• INSTRUCTIONS FOR THE TASK: In the records below, find each line that holds "vervangen" and return it.

##########

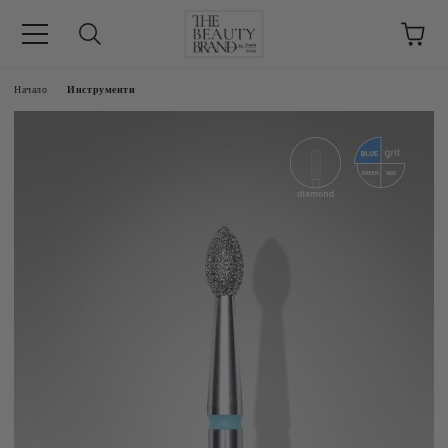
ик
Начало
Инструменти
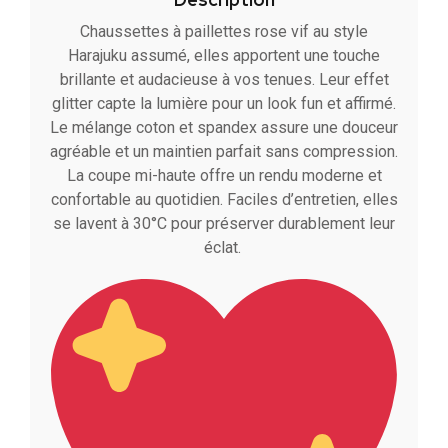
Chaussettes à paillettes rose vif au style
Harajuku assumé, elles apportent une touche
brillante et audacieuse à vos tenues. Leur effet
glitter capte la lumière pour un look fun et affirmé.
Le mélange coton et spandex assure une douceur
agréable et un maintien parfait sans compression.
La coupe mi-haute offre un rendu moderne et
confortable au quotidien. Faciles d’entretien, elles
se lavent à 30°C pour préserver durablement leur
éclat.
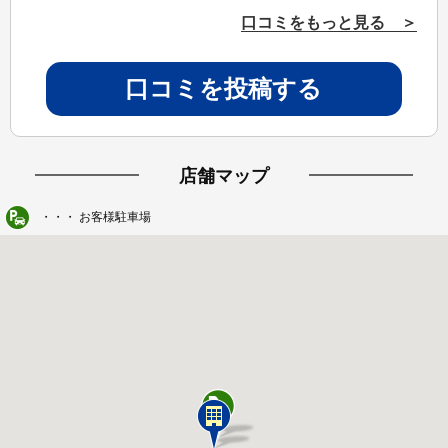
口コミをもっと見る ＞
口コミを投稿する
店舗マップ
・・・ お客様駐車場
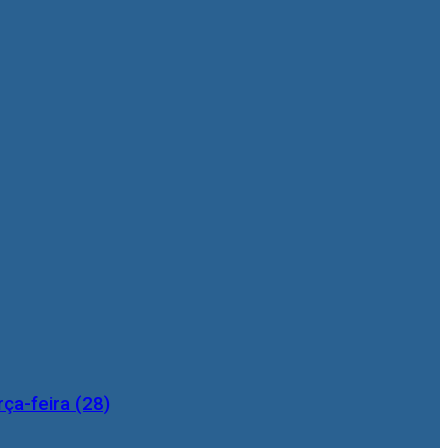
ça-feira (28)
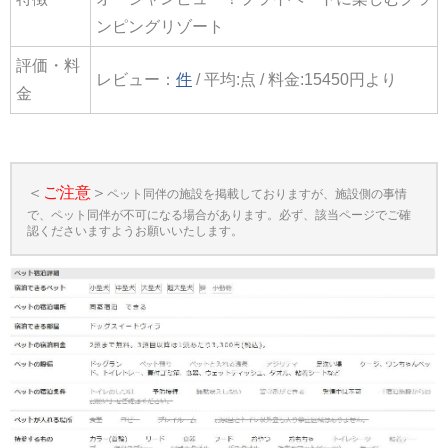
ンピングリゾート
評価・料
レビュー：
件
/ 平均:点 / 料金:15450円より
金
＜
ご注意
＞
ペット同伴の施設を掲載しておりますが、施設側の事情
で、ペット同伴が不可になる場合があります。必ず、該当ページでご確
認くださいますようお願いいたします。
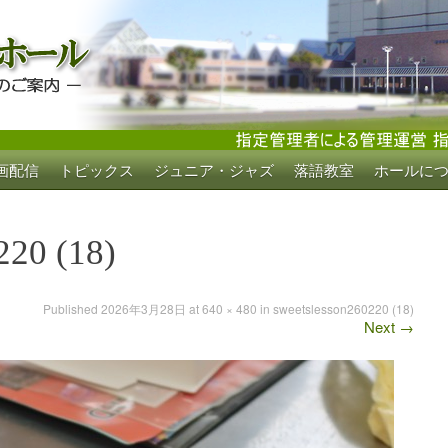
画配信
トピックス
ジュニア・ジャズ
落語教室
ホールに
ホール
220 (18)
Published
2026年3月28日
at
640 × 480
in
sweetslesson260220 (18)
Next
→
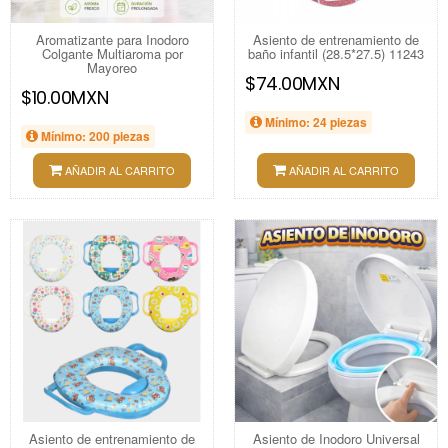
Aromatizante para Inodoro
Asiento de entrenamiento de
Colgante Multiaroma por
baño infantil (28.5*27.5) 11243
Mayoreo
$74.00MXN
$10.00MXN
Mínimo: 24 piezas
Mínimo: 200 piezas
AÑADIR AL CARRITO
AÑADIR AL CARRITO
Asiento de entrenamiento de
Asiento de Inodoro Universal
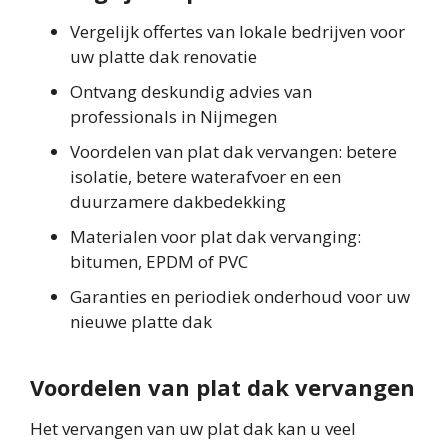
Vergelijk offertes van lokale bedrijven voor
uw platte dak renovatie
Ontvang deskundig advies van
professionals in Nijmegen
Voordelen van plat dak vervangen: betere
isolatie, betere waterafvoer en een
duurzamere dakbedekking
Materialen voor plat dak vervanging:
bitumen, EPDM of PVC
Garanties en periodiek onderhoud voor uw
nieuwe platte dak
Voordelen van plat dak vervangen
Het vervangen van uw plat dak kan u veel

##########

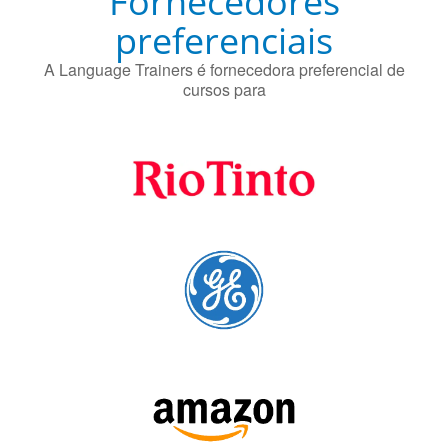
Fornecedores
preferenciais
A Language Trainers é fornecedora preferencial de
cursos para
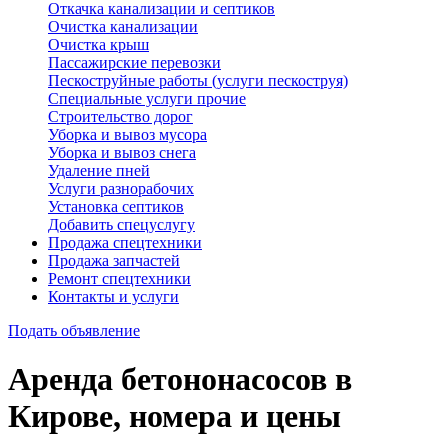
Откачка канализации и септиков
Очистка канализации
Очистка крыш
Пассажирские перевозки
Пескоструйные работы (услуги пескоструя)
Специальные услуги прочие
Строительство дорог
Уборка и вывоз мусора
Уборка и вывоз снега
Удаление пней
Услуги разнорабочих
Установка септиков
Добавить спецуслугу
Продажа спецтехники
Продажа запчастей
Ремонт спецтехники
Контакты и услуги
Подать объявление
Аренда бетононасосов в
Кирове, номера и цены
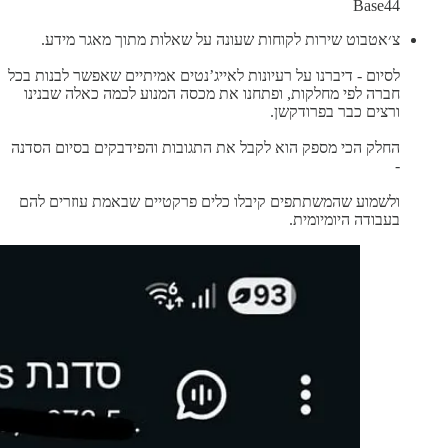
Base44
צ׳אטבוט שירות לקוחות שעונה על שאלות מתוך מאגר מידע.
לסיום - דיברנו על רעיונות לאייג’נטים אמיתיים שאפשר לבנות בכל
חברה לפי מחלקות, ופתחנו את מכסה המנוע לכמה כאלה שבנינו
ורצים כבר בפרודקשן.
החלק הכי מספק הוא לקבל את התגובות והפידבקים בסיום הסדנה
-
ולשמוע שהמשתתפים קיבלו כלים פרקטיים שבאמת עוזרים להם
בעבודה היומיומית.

##########

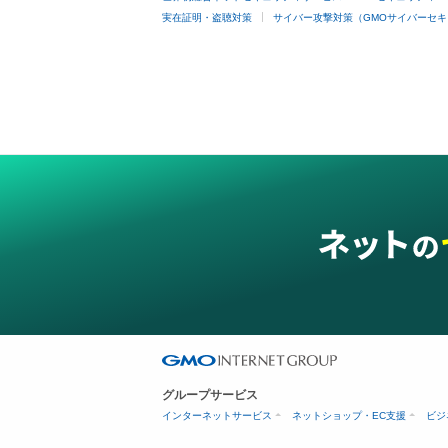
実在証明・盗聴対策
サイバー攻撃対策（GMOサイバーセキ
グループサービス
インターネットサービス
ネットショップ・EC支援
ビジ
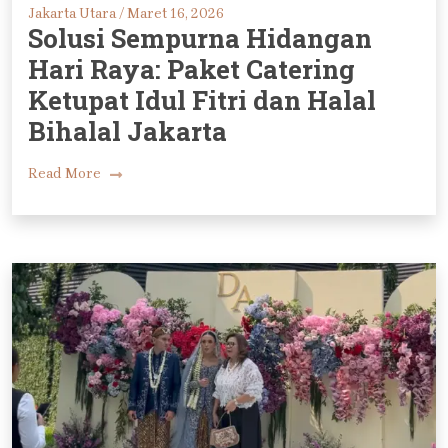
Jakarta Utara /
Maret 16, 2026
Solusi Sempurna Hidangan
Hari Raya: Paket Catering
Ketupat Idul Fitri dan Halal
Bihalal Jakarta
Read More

##########

• OUTPUT FOR THIS TASK:
Voordelen van plat dak vervangen: betere
Voordelen van plat dak vervangen
Het vervangen van uw plat dak kan u veel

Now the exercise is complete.